This is something I still don't seem to understand. When do I use each of these options?
For example when the pre-condition of an interface is not met. Apparently this is the optimal place to use an exception, but I don't see the point of it. Let's say I'm working on an interface and in that interface, the pre-condition of function B is that function A must be executed before B. So if I throw an exception, how can I trust that something out in the other side of the interface catches it? Especially considering that the rest of the program is not made by me as I'm only doing the interface and its implementation. Since calling B before A is illegal, what should I actually do? Call an assert?
However, that doesn't mean there are better options. An assert is very good for debugging purposes - though it crashes the program and gives you information, on release builds (with NDEBUG defined) it completely disappears.
Even so, its a bit heavy-handed, and on release builds will give you no error reporting at all. In that case, often exceptions are a good idea. Of course, they should be used as the 'exception' to the rule. So, if A must be called before B, an exception is a good thing to put in B to check. Either the above code catches it and fixes something, or it lets it go through and the exception behaves a bit like an assert.
Of course, its never a good thing to just let B keep going, because if it needs A to be in a valid state than otherwise you have some weird things going on. So an exception or a premature return is the best thing.
Nevertheless, its all down to personal opinion. No one is telling you to use exceptions - they are just sometimes a good tool for the job.
So would it be bad practice to just check the condition in the beginning, give a debug message and return the function prematurely? The situation where B gets called before A is something that only happens in the actual programming phase and if it happens, the program crashes anyway (B modifies information that A has needs to initialize). It's something that can never happen during the actual run time, given that the program works as intended, so I don't really see the point of exceptions in this case.
Should I use exceptions, who would catch the exception? It seems kinda counter-intuitive to have the caller catch an exception after the caller has made an illegal function call. Or is this exactly how it should be done (or rather, recommended)?
First, let's look at the situations where exceptions are supposed to be thrown:
1. Failure to establish a postcondition. For example, a function or an operator returns an object by value, but it has no valid value to return.
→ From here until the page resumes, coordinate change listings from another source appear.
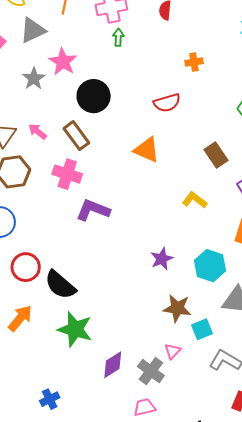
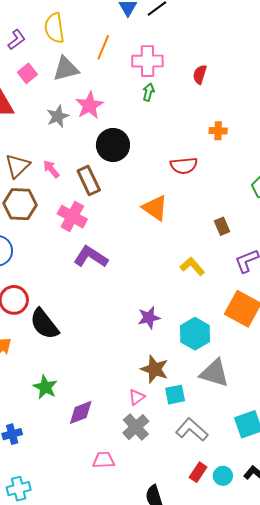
brown rectangle: (216, 155) -> (222, 226), size x0.7
green star: (75, 329) -> (45, 387), moved, size x0.7
pink triangle: (173, 351) -> (137, 397), moved
gray cross: (151, 371) -> (136, 427), moved

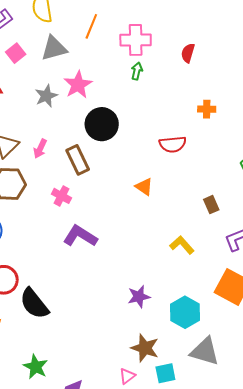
pink arrow: (51, 169) -> (40, 149), turned -114
orange triangle: (155, 208) -> (144, 187), size x0.7
pink cross: (72, 217) -> (61, 196), size x0.7

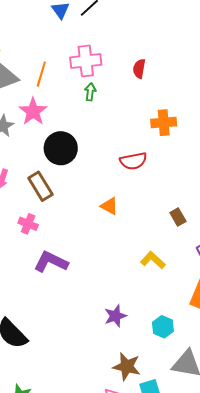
orange line: (91, 26) -> (41, 74), moved
orange cross: (207, 109) -> (164, 123), size x1.4
cyan hexagon: (185, 312) -> (163, 327), size x0.7

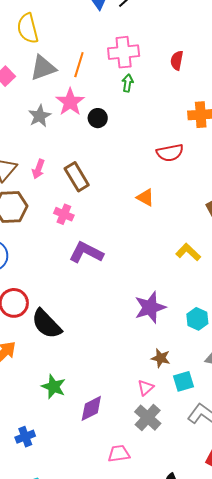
black circle: (61, 148) -> (98, 118), moved, size x0.6
purple star: (115, 316) -> (150, 307), size x1.4
brown star: (127, 366) -> (161, 358), size x0.7

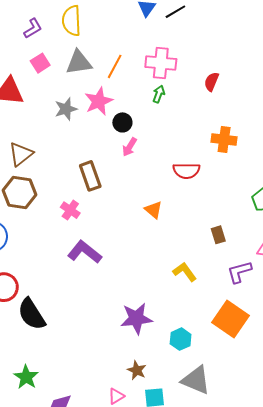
pink arrow: (38, 169) -> (130, 147), moved

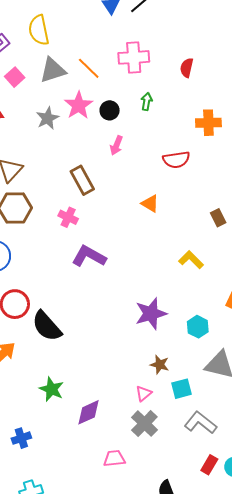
orange line: (115, 66) -> (89, 68), turned -65
green arrow: (159, 94) -> (147, 102), moved
black circle: (122, 122) -> (110, 110), moved

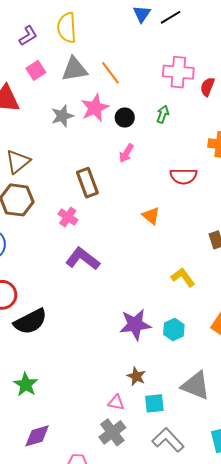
pink cross: (134, 57) -> (178, 72), moved
black semicircle: (47, 326) -> (30, 321), turned -84
cyan hexagon: (198, 327) -> (174, 330), moved
pink triangle: (144, 394) -> (116, 403), turned 42
purple diamond: (88, 412) -> (37, 436), moved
Extreme case of this are the constructors: they always throw exceptions on errors, which interact with a few more language features resulting in RAII.
2. Failure to re-establish a class invariant (only applies to non-private member functions). It's normal for a member function to temporarily break an invariant, but it has to guarantee to put it back before returning.
3. Failure to satisfy the preconditions of some other functions that has to be called.
Those are errors, errors for which exceptions exist. The program cannot continue and has to roll back (or quit)
What you're talking about are contracts: wide-contract functions accept every input, but throw exceptions if they don't like it (e.g. vector::at). They bear the cost of always checking the input, even though in the expected usage the check is supposed to be pretty much always redundant.
Narrow-contract functions have preconditions: the behavior is only defined for a subset of all possible inputs (e.g. vector::operator[] and pretty much every C library function. Narrow contract functions typically have asserts for debug builds.
Note that some precondition checks may be so costly, they would render the function useless, like calling is_sorted to check if binary_search may proceed. There is nothing wrong with debug-only asserts.